Plants were divided into nine groups. One group, to which only 400 mL Hoagland nutrient solution was added in a single dose, was used as the control (C1). The other eight groups were provided with a one-time irrigation of 400 mL Hoagland nutrient solution containing 700 mg kg−1 Cu2+ in the form of CuSO4 (analytical reagent, Wuxi Yatai United Chemical Co. LTD). The Hoagland nutrient solution, containing 4.56 mg kg−1 Cu2+, was adjusted to pH 6.5 ± 0.3 using 0.1 mmol L−1 NaOH or HCl.

To examine the effect of GA3 on the Cu-stressed seedlings, GA3 was sprayed on the leaves of the seedlings that received Cu2+ at concentrations of 0, 3, 5, 10, 20, 40, 60, and 80 mg L−1 GA3 (guarantee reagent, Fuzhou Feijing Biotechnology Co. LTD). These eight treatments are hereafter referred to as Cu + GA3-0 (C2), Cu + GA3-3 (T1), Cu + GA3-5 (T2), Cu + GA3-10 (T3), Cu + GA3-20 (T4), Cu + GA3-40 (T5), Cu + GA3-60 (T6), and Cu + GA3-80 (T7), respectively. The GA3 solution was mixed with Tween-20 (C58H114O26, a leaf surfactant) and a total of 20 mL of GA3 was applied to each pot (one application per pot). The C2 plants were sprayed with an equal amount of water (20 mL/pot) mixed with Tween-20. Each treatment was replicated three times in a randomized block design.

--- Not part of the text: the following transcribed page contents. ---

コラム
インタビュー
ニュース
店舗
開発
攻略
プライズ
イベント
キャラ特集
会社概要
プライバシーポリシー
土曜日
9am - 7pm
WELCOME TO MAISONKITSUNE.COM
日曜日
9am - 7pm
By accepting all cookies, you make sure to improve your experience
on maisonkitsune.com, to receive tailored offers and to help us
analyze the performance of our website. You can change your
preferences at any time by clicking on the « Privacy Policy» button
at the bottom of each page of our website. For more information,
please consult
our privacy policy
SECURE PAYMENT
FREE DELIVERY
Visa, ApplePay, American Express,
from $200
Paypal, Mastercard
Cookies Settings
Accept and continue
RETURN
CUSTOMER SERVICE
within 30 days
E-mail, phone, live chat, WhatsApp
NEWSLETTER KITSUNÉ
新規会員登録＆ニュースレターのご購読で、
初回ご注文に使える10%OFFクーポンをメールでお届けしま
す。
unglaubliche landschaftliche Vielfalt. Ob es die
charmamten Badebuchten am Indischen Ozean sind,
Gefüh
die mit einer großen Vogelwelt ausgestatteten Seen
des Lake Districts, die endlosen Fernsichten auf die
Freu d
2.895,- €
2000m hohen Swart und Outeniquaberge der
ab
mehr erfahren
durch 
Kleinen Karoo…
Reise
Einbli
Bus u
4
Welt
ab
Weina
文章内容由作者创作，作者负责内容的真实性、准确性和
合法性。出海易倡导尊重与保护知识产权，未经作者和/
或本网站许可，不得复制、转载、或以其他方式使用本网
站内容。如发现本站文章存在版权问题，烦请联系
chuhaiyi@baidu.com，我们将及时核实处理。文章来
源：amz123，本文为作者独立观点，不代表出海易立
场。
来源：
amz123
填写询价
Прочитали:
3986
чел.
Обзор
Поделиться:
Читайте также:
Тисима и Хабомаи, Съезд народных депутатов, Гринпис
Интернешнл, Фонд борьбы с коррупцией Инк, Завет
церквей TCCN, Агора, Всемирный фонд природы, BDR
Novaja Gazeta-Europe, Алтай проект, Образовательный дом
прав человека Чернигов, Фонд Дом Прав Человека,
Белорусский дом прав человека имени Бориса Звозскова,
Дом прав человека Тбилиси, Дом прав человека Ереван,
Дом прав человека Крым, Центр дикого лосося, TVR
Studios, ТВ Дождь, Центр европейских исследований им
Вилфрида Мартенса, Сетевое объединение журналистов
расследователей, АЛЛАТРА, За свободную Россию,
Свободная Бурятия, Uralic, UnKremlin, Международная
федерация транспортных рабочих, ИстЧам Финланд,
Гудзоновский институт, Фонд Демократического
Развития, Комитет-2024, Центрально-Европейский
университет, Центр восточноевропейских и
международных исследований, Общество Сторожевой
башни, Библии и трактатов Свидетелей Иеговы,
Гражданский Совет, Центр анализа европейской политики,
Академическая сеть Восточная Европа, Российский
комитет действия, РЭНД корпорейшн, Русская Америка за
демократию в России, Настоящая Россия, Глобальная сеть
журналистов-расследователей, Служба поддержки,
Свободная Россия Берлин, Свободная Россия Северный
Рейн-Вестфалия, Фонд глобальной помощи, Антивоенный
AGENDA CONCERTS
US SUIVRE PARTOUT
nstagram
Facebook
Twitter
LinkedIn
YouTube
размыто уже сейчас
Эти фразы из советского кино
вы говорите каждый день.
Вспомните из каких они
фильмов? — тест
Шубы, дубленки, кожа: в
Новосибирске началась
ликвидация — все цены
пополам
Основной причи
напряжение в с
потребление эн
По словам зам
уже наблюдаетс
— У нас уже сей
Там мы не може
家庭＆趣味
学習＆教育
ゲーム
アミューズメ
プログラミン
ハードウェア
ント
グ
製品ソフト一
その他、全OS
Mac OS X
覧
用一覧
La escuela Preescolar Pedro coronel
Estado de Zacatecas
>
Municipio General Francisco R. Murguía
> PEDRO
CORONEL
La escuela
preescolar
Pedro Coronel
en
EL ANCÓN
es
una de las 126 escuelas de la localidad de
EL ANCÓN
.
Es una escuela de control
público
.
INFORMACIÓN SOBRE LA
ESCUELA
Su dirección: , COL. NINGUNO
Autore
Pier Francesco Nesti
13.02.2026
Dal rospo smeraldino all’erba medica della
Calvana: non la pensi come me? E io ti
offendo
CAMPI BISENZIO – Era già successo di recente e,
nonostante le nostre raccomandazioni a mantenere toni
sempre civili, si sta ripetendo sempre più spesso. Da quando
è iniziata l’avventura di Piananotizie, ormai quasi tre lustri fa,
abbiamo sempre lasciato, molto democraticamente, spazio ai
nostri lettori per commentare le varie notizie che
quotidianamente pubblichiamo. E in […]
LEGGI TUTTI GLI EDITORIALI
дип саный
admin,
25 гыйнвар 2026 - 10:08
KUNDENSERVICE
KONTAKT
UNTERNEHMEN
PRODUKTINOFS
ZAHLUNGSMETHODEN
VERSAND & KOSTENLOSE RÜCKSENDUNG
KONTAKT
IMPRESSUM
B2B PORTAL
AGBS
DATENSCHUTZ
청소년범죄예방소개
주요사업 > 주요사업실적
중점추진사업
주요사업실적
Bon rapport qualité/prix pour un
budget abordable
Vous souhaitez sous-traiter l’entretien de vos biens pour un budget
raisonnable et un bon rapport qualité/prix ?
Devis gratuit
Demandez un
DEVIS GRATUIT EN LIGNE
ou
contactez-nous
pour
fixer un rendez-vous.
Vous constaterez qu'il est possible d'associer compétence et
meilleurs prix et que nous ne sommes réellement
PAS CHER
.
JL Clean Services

Plants were watered with deionized water to maintain a weight of 3.4 ± 0.05 kg. Cultivation was conducted at a day/night temperature of 22/15 °C, respectively, under a relative humidity of 70–80%, with 14 h of illumination (light intensity of 8000 lux) and 10 h of darkness. Treatment concentrations were set according to the results of preliminary tests (Gong et al. 2019; Naz et al. 2016; Ji et al. 2015; Hadi et al., 2010; Falkowska et al. 2011). After 7 days of treatment, plant samples were collected to measure the plant stress indicators.

Plant stress indicator measurements

Determination of biomass

Seedlings were carefully removed from pots, rinsed with tap water, and then rinsed three times with deionized water. After drying with blotting paper, the leaves, stems, and roots were separated, and their fresh weight (FW) was immediately determined. Thereafter, samples were oven-dried at 105 °C for 10 min, and then at 80 °C until a constant weight was obtained, which was recorded as the dry weight (DW) (Gong et al. 2019).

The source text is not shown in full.